Hai Ling jeta un coup d'œil au prince Zhaoyang, puis se demanda pourquoi il aurait agi ainsi s'il était réellement à l'origine de l'incendie, et pourquoi il avait tué Zhao Baiyang et Shui Linglong. Peu à peu, les choses s'éclaircirent. Les agissements du prince Zhaoyang visaient manifestement à aider le Premier ministre Zhongli. En tuant Zhao Baiyang et Shui Linglong, il s'était clairement assuré la confiance du Premier ministre. Avec le soutien de Zhongli, il lui serait plus facile de faire ce qu'il voulait. À cette pensée, un sourire froid se dessina sur ses lèvres. « Prince Zhaoyang, si c'est vraiment vous qui avez fait cela, votre secret sera révélé tôt ou tard. »
Des pas se firent entendre au loin, et bientôt Shi Mei mena son peuple jusqu'à eux, le visage grave.
« Votre Majesté, Votre Majesté l'Impératrice, il n'y avait effectivement aucune suie dans la gorge de Zhao Baiyang et de Shui Linglong. Ils ont d'abord été tués, puis brûlés vifs. »
Ces mots provoquèrent un tollé général et de nombreuses personnes se mirent à en discuter. Puis, tous s'agenouillèrent et parlèrent, la peur au ventre.
«Votre Majesté, nous n'avons rien fait !»
Ye Lingfeng plissa les yeux. Pourquoi celui qui avait tué Zhao Baiyang et Shui Linglong s'était-il donné tant de mal pour ensuite incendier l'auberge
? En réalité, il poursuivait deux objectifs
: d'abord, effacer toute trace de son meurtre
; ensuite, profiter de l'occasion pour brûler le livre de comptes. En fait, il savait pertinemment que l'incendie ne le tuerait pas, lui et Hailing. Son but était d'éliminer Zhao Baiyang et Shui Linglong. Par conséquent, les choses ne se déroulaient pas comme ils l'avaient initialement cru
: il ne s'agissait pas de les tuer.
« Levez-vous. J'ai ordonné au gouvernement de Songzhou d'enquêter sur cette affaire. S'ils découvrent le coupable, il ne s'en tirera pas à si bon compte. »
La personne à l'origine de ce stratagème doit être très intelligente ; comment a-t-elle pu laisser quelqu'un le découvrir aussi facilement ?
Cependant, le relais de poste ayant été incendié, ils ne pouvaient plus y séjourner. Le préfet par intérim de Songzhou ordonna aussitôt à des soldats d'escorter l'empereur et l'impératrice jusqu'à leur résidence pour qu'ils puissent se reposer et y séjourner temporairement.
Le groupe important se mit en route pour la résidence de Songzhou.
Les deux jours suivants furent bien plus calmes, sans tentative d'assassinat ni incendie criminel comme auparavant. Cependant, le préfet par intérim de Songzhou ne parvint pas à identifier l'auteur du sinistre. Le feu détruisit de nombreux biens sans laisser de traces, et aucune preuve ne fut trouvée. Même si Ye Lingfeng et Hailing avaient des soupçons, ils ne purent les exprimer.
L'affaire fut suspendue et il était temps pour eux de retourner à la capitale. La construction du canal à Songzhou avançait comme prévu et Ye Lingfeng n'avait plus besoin de rester. Il avait déjà discuté de nombreux plans détaillés avec plusieurs responsables des travaux hydrauliques et, maintenant qu'ils disposaient des plans, il ne leur restait plus qu'à les mettre en œuvre.
Ce jour-là, le groupe reprit la route vers la capitale.

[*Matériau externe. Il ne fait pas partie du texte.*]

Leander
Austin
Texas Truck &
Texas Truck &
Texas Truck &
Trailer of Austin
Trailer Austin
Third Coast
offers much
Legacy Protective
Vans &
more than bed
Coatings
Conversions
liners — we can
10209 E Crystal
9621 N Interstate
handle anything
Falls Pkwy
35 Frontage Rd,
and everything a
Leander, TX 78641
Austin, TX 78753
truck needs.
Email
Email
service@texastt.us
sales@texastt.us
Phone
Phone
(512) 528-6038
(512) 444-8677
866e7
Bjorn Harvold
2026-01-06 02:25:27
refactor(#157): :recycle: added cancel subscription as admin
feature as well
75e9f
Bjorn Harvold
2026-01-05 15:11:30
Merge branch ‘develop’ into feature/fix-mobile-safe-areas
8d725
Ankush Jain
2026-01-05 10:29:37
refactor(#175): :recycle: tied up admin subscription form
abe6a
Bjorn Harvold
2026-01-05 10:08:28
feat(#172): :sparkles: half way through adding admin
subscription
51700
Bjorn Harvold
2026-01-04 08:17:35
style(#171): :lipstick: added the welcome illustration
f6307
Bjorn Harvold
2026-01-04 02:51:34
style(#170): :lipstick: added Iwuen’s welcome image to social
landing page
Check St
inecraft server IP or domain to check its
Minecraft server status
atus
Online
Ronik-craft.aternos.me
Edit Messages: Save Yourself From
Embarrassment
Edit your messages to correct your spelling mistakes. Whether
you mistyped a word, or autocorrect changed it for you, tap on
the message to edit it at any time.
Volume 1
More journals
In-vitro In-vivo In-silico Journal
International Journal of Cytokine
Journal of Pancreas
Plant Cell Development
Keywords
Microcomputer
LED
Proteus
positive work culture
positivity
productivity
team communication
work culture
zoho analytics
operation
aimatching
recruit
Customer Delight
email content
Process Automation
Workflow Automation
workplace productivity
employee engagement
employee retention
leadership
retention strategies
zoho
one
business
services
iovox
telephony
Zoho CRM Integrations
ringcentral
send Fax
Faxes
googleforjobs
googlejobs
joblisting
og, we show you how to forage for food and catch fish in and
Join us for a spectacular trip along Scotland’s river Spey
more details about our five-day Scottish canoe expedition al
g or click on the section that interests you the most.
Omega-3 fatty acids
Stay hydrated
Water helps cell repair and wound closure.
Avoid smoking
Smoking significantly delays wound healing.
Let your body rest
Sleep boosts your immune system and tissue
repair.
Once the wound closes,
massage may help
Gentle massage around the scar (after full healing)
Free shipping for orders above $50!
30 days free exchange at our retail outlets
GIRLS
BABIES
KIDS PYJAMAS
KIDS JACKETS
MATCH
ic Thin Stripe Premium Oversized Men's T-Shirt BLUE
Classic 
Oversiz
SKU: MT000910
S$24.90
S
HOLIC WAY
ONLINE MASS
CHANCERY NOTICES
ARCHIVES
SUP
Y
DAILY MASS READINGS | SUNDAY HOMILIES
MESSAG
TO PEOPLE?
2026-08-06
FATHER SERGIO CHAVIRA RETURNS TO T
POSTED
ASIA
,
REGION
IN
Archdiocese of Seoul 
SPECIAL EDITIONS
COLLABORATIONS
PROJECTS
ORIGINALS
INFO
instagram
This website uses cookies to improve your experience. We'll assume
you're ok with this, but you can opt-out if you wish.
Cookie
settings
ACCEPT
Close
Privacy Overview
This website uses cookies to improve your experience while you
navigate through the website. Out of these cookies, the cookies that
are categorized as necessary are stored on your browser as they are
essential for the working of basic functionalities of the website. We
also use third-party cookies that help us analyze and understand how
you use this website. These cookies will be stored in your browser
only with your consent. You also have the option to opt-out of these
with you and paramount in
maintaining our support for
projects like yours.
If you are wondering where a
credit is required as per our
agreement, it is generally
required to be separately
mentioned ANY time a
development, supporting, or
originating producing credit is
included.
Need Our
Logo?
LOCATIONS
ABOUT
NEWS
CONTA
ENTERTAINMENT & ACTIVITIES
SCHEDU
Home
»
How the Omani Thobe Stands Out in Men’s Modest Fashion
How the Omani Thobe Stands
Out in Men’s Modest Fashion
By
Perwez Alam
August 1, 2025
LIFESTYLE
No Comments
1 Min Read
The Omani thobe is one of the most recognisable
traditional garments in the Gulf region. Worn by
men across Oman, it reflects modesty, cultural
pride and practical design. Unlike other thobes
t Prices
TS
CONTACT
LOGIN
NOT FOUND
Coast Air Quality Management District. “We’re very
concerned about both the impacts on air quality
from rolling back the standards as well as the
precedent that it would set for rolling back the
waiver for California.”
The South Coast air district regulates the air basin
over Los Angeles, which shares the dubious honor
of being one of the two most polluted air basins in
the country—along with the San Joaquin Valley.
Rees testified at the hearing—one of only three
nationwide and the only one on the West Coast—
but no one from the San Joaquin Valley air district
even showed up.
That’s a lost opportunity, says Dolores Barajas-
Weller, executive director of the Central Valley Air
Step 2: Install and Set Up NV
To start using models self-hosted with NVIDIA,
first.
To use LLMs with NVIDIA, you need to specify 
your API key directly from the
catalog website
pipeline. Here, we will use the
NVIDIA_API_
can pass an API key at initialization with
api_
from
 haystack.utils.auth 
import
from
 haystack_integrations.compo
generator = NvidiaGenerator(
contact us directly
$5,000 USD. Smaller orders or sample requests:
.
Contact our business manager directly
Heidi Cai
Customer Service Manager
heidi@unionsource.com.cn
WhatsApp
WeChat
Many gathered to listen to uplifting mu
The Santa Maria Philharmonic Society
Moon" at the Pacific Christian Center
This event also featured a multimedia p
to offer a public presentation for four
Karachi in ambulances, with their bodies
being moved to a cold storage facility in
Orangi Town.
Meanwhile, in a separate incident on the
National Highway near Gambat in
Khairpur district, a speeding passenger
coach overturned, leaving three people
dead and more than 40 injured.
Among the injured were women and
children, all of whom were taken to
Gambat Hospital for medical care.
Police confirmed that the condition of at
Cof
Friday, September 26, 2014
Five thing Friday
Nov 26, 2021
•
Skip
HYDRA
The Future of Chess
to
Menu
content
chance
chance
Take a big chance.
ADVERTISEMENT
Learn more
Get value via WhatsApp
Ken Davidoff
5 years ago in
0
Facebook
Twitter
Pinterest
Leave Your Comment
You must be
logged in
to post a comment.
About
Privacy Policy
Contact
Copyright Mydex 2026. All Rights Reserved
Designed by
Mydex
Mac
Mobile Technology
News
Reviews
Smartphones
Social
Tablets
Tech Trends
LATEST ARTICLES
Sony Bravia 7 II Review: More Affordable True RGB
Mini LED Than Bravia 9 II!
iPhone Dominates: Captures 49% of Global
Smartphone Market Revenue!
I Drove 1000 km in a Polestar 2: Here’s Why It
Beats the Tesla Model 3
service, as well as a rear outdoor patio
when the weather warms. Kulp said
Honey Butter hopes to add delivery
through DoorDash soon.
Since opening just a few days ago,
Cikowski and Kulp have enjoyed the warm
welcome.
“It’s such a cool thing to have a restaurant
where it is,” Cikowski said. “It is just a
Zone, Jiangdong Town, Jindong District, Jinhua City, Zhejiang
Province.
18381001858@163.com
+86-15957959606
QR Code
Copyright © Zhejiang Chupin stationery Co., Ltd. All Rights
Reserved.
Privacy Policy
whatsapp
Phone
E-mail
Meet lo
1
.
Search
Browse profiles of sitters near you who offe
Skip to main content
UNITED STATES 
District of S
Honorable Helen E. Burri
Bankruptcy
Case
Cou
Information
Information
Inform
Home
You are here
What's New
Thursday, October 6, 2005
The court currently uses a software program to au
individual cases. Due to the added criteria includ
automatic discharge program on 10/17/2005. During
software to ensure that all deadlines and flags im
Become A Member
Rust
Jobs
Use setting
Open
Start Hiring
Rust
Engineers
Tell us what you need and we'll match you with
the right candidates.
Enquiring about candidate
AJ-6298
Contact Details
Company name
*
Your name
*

Outre le préfet local de Songzhou, de nombreux gens du peuple étaient également venus, s'agenouillant en une foule dense de part et d'autre de la route officielle pour dire respectueusement au revoir à l'empereur, à l'impératrice et aux autres personnes présentes, qui retournaient vers la capitale.
Après quatre ou cinq jours de voyage en calèche, Ye Lingfeng reçut une lettre de Shi Zhu, et son visage devint extrêmement sombre et menaçant.
Comme Shi Zhu et d'autres ont suivi Sima Yuan jusqu'au bout, ils ont fini par découvrir que Sima Yuan était effectivement entré dans le palais de Bei Lu et avait rencontré l'impératrice douairière de Bei Lu.